BRIEF: What you return must match the listing exactly, with every image removed.

----- GIVEN RECORDS -----

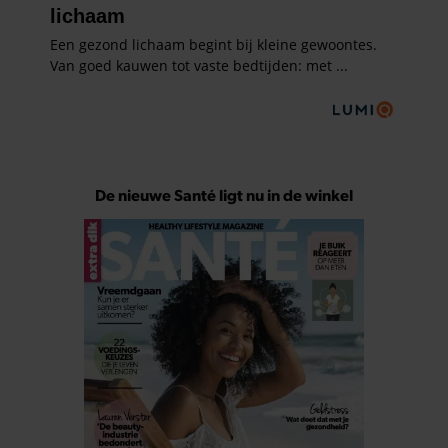
De nieuwe Santé ligt nu in de winkel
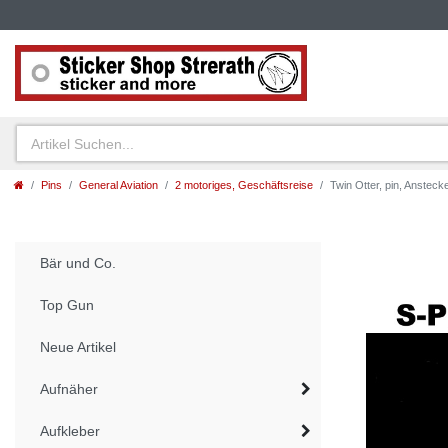
Pins
General Aviation
2 motoriges, Geschäftsreise
Twin Otter, pin, Ansteck
Bär und Co.
Top Gun
Neue Artikel
Aufnäher
Aufkleber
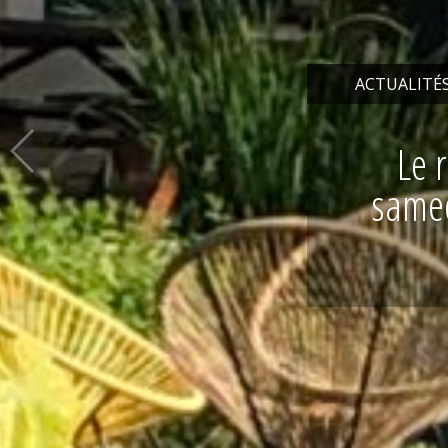
ENTREPRIS
V
o
t
r
e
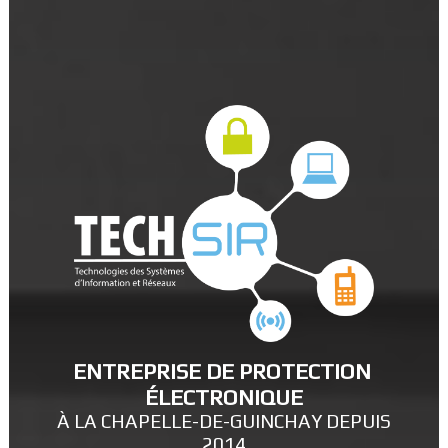
ENTREPRISE DE PROTECTION 
ÉLECTRONIQUE
À LA CHAPELLE-DE-GUINCHAY DEPUIS
2014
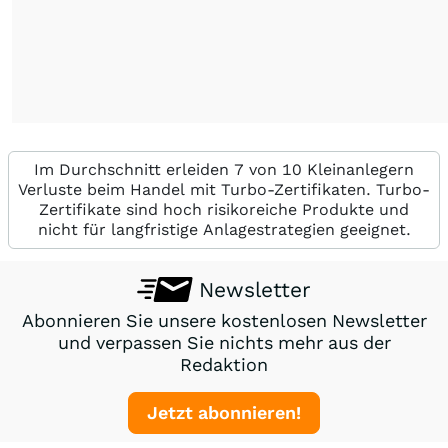
Im Durchschnitt erleiden 7 von 10 Kleinanlegern
Verluste beim Handel mit Turbo-Zertifikaten. Turbo-
Zertifikate sind hoch risikoreiche Produkte und
nicht für langfristige Anlagestrategien geeignet.
Newsletter
Abonnieren Sie unsere kostenlosen Newsletter
und verpassen Sie nichts mehr aus der
Redaktion
Jetzt abonnieren!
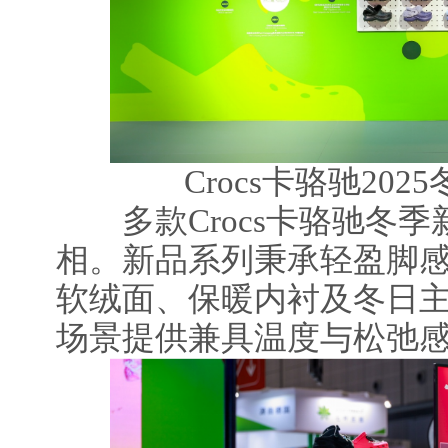
Crocs卡骆驰20
多款Crocs卡骆驰冬季
相。新品系列秉承轻盈脚
软绒面、保暖内衬及冬日
场景提供兼具温度与松弛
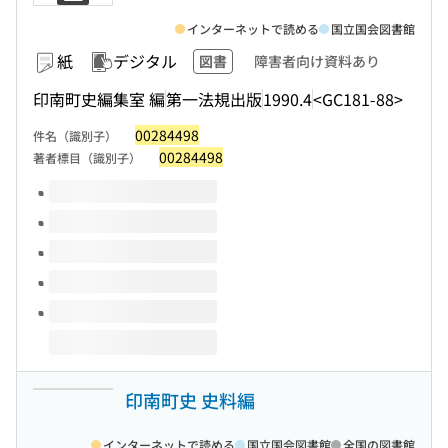
インターネットで読める
国立国会図書館
紙
デジタル
図書
障害者向け資料あり
印南町史編集室 編
第一法規出版
1990.4
<GC181-88>
00284498
件名（識別子）
00284498
著者標目（識別子）
このタイトルの巻号
印南町史 史料編
インターネットで読める
国立国会図書館
全国の図書館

-----

FINISHED TASK:
De nieuwe Santé ligt nu in de winkel
Pins
General Aviation
2 motoriges, Geschäftsreise
Twin Otter, pin, Ansteck
Bär und Co.
Top Gun
Neue Artikel
Aufnäher
Aufkleber
ENTREPRIS
V
o
t
r
e
ENTREPRISE DE PROTECTION 
ÉLECTRONIQUE
À LA CHAPELLE-DE-GUINCHAY DEPUIS
2014
Im Durchschnitt erleiden 7 von 10 Kleinanlegern
Verluste beim Handel mit Turbo-Zertifikaten. Turbo-
Zertifikate sind hoch risikoreiche Produkte und
nicht für langfristige Anlagestrategien geeignet.
Newsletter
Abonnieren Sie unsere kostenlosen Newsletter
und verpassen Sie nichts mehr aus der
Redaktion
Jetzt abonnieren!
Crocs卡骆驰20
多款Crocs卡骆驰冬季
相。新品系列秉承轻盈脚
软绒面、保暖内衬及冬日
场景提供兼具温度与松弛
インターネットで読める
国立国会図書館
紙
デジタル
図書
障害者向け資料あり
印南町史編集室 編
第一法規出版
1990.4
<GC181-88>
00284498
件名（識別子）
00284498
著者標目（識別子）
このタイトルの巻号
印南町史 史料編
インターネットで読める
国立国会図書館
全国の図書館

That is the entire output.